**YOUR OBJECTIVE:** In the data below, find the line containing "不動産売却は人生でそう何度も経験することではないので、わか" and the line containing "01220, м. Київ, вул. Банкова, 11", then reproduce them and every line between, exactly. Omit pictures.

**DATA UNDER STUDY:**
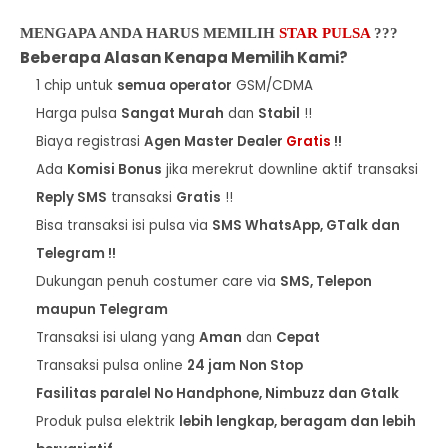
MENGAPA ANDA HARUS MEMILIH
STAR PULSA
???
Beberapa Alasan Kenapa Memilih Kami?
1 chip untuk
semua operator
GSM/CDMA
Harga pulsa
Sangat Murah
dan
Stabil
!!
Biaya registrasi
Agen Master Dealer
Gratis
!!
Ada
Komisi Bonus
jika merekrut downline aktif transaksi
Reply SMS
transaksi
Gratis
!!
Bisa transaksi isi pulsa via
SMS WhatsApp, GTalk dan
Telegram !!
Dukungan penuh costumer care via
SMS, Telepon
maupun Telegram
Transaksi isi ulang yang
Aman
dan
Cepat
Transaksi pulsa online
24 jam Non Stop
Fasilitas paralel No Handphone, Nimbuzz dan Gtalk
Produk pulsa elektrik
lebih lengkap, beragam dan lebih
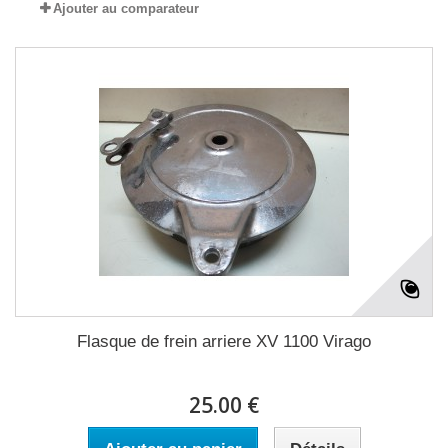
Ajouter au comparateur
Flasque de frein arriere XV 1100 Virago
25.00 €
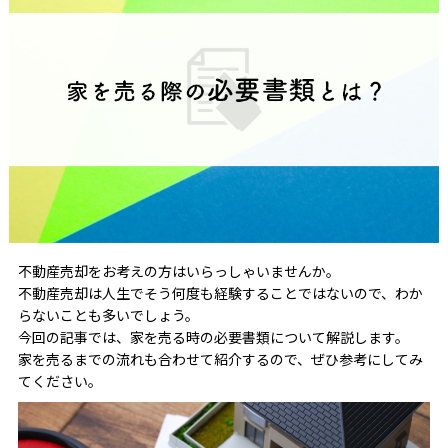
不動産売却をお考えの方はいらっしゃいませんか。
不動産売却は人生でそう何度も経験することではないので、わか
らないことも多いでしょう。
今回の記事では、家を売る時の必要書類について解説します。
家を売るまでの流れも合わせて紹介するので、ぜひ参考にしてみ
てください。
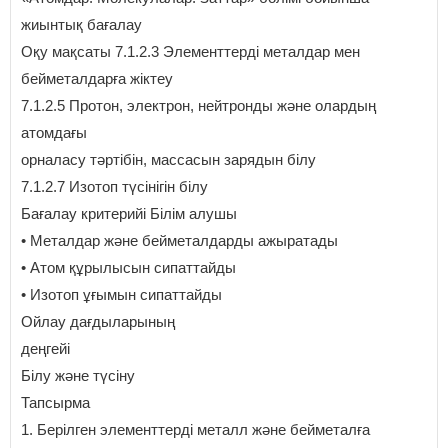
жиынтық бағалау
Оқу мақсаты 7.1.2.3 Элементтерді металдар мен
бейметалдарға жіктеу
7.1.2.5 Протон, электрон, нейтронды және олардың
атомдағы
орналасу тәртібін, массасын зарядын білу
7.1.2.7 Изотоп түсінігін білу
Бағалау критерийі Білім алушы
• Металдар және бейметалдарды ажыратады
• Атом құрылысын сипаттайды
• Изотоп ұғымын сипаттайды
Ойлау дағдыларының
деңгейі
Білу және түсіну
Тапсырма
1. Берілген элементтерді металл және бейметалға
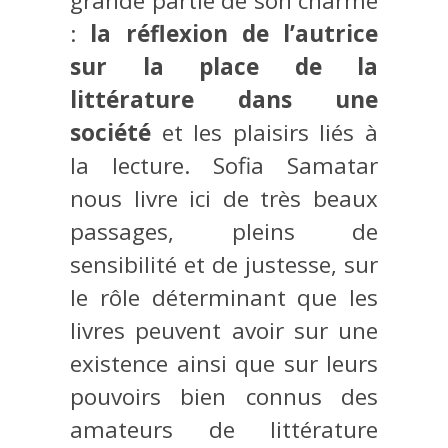
grande partie de son charme
:
la réflexion de l’autrice
sur la place de la
littérature dans une
société
et les plaisirs liés à
la lecture. Sofia Samatar
nous livre ici de très beaux
passages, pleins de
sensibilité et de justesse, sur
le rôle déterminant que les
livres peuvent avoir sur une
existence ainsi que sur leurs
pouvoirs bien connus des
amateurs de littérature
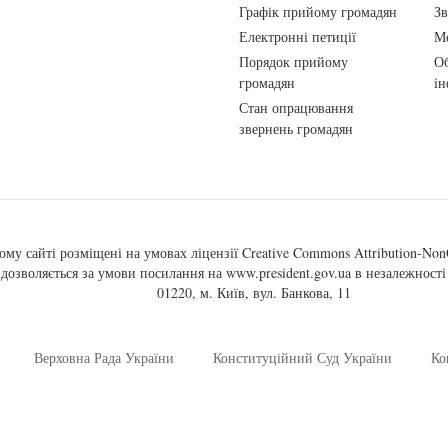
Графік прийому громадян
Зв
Електронні петиції
Ме
Порядок прийому
Об
громадян
ін
Стан опрацювання
звернень громадян
ому сайті розміщені на умовах ліцензії
Creative Commons Attribution-NonC
, дозволяється за умови посилання на
www.president.gov.ua
в незалежності 
01220, м. Київ, вул. Банкова, 11
Верховна Рада України
Конституційний Суд України
Ко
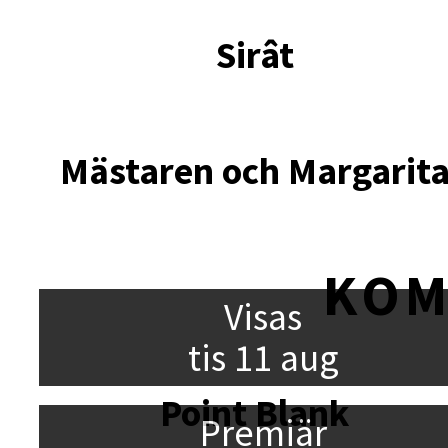
Sirât
Mästaren och Margarit
KO
Visas
tis 11 aug
Point Blank
Premiär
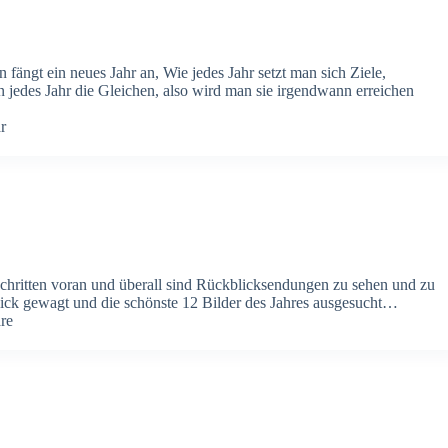
n fängt ein neues Jahr an, Wie jedes Jahr setzt man sich Ziele,
n jedes Jahr die Gleichen, also wird man sie irgendwann erreichen
r
n schritten voran und überall sind Rückblicksendungen zu sehen und zu
ick gewagt und die schönste 12 Bilder des Jahres ausgesucht…
re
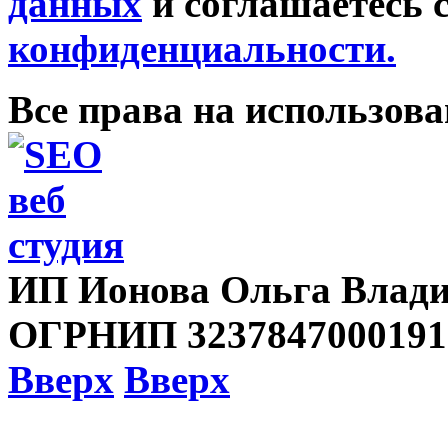
данных
и соглашаетесь 
конфиденциальности.
Все права на использов
ИП Ионова Ольга Влади
ОГРНИП 3237847000191
Вверх
Вверх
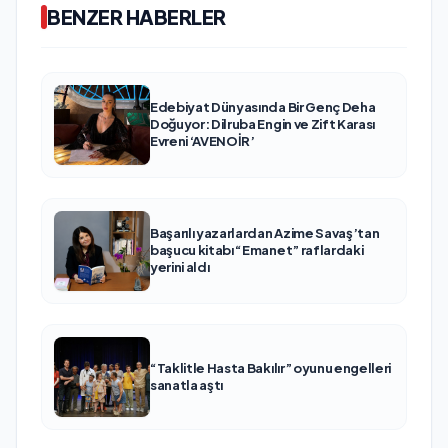
BENZER HABERLER
Edebiyat Dünyasında Bir Genç Deha
Doğuyor: Dilruba Engin ve Zift Karası
Evreni ‘AVENOİR’
Başarılı yazarlardan Azime Savaş’tan
başucu kitabı “Emanet” raflardaki
yerini aldı
“Taklitle Hasta Bakılır” oyunu engelleri
sanatla aştı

**RESULT OF THIS TASK:**
不動産売却は人生でそう何度も経験することではないので、わか
らないことも多いでしょう。
今回の記事では、家を売る時の必要書類について解説します。
家を売るまでの流れも合わせて紹介するので、ぜひ参考にしてみ
てください。
жиынтық бағалау
Оқу мақсаты 7.1.2.3 Элементтерді металдар мен
бейметалдарға жіктеу
7.1.2.5 Протон, электрон, нейтронды және олардың
атомдағы
орналасу тәртібін, массасын зарядын білу
7.1.2.7 Изотоп түсінігін білу
Бағалау критерийі Білім алушы
• Металдар және бейметалдарды ажыратады
• Атом құрылысын сипаттайды
• Изотоп ұғымын сипаттайды
Ойлау дағдыларының
деңгейі
Білу және түсіну
Тапсырма
1. Берілген элементтерді металл және бейметалға
grande partie de son charme
:
la réflexion de l’autrice
sur la place de la
littérature dans une
société
et les plaisirs liés à
la lecture. Sofia Samatar
nous livre ici de très beaux
passages, pleins de
sensibilité et de justesse, sur
le rôle déterminant que les
livres peuvent avoir sur une
existence ainsi que sur leurs
pouvoirs bien connus des
amateurs de littérature
Графік прийому громадян
Зв
Електронні петиції
Ме
Порядок прийому
Об
громадян
ін
Стан опрацювання
звернень громадян
ому сайті розміщені на умовах ліцензії
Creative Commons Attribution-NonC
, дозволяється за умови посилання на
www.president.gov.ua
в незалежності 
01220, м. Київ, вул. Банкова, 11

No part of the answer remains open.